For several seconds Redman sensed the boy fighting a pact with silence; then Lacey shook his head, breaking the electric exchange between them. He seemed to lose his way somewhere; a kind of puzzlement gagged him.

‘No harm’s going to come to you.’

Lacey stared at his feet, frowning. ‘I want to go back to bed now,’ he said. A virgin’s request.

‘No harm, Lacey. I promise.’

The promise seemed to have precious little effect; Lacey was struck dumb. But it was a promise nevertheless, and he hoped Lacey realised that. The kid looked exhausted by the effort of his failed escape, of the pursuit, of staring. His face was ashen. He let the warder turn him and take him back. Before he rounded the corner again, he seemed to change his mind; he struggled to loose himself, failed, but managed to twist himself round to face his interrogator.

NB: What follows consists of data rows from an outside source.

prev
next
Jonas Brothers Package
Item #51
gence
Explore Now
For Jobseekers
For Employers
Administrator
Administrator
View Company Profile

‘Henessey,’ he said, meeting Redman’s eyes once more. That was all. He was shunted out of sight before he could say anything more.

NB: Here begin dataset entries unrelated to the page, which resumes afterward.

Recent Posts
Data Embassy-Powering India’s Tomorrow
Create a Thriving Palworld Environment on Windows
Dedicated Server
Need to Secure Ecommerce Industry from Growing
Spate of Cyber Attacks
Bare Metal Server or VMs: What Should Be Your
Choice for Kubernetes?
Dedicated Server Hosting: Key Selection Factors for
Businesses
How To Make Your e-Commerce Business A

‘Henessey?’ said Redman, feeling like a stranger sud-denly.

‘Who’s Henessey?’

Leverthal was lighting a cigarette. Her hands were shaking ever so slightly as she did it. He hadn’t noticed that yesterday, but he wasn’t surprised. He’d yet to meet a head shrinker who didn’t have problems of their own. ‘The boy’s lying,’ she said, ‘Henessey’s no longer with us.’

A little pause. Redman didn’t prompt, it would only make her jumpy.

‘Lacey’s clever,’ she went on, putting the cigarette to her colourless lips. ‘He knows just the spot.’

‘Eh?’

‘You’re new here, and he wants to give you the impres-sion that he’s got a mystery all of his own.’

‘It isn’t a mystery then?’

‘Henessey?’ she snorted. ‘Good God no. He escaped custody in early May. He and Lacey ...‘ She hesitated, without wanting to. ‘He and Lacey had something between them. Drugs perhaps, we never found out. Glue-sniffing, mutual masturbation, God knows what.’

She really did find the whole subject unpleasant. Distaste was written over her face in a dozen tight places.

‘How did Henessey escape?’ ‘We still don’t know,’ she said. ‘He just didn’t turn up for roll-call one morning. The place was searched from top to bottom. But he’d gone.’

‘Is it possible he’d come back?’

A genuine laugh. ‘Jesus no. He hated the place. Besides, how could he get in?’

‘He got out.’

Leverthal conceded the point with a murmur. ‘He wasn’t especially bright, but he was cunning. I wasn’t altogether surprised when he went missing. The few weeks before his escape he’d really sunk into himself. I couldn’t get anything out of him, and up until then he’d been quite talkative.’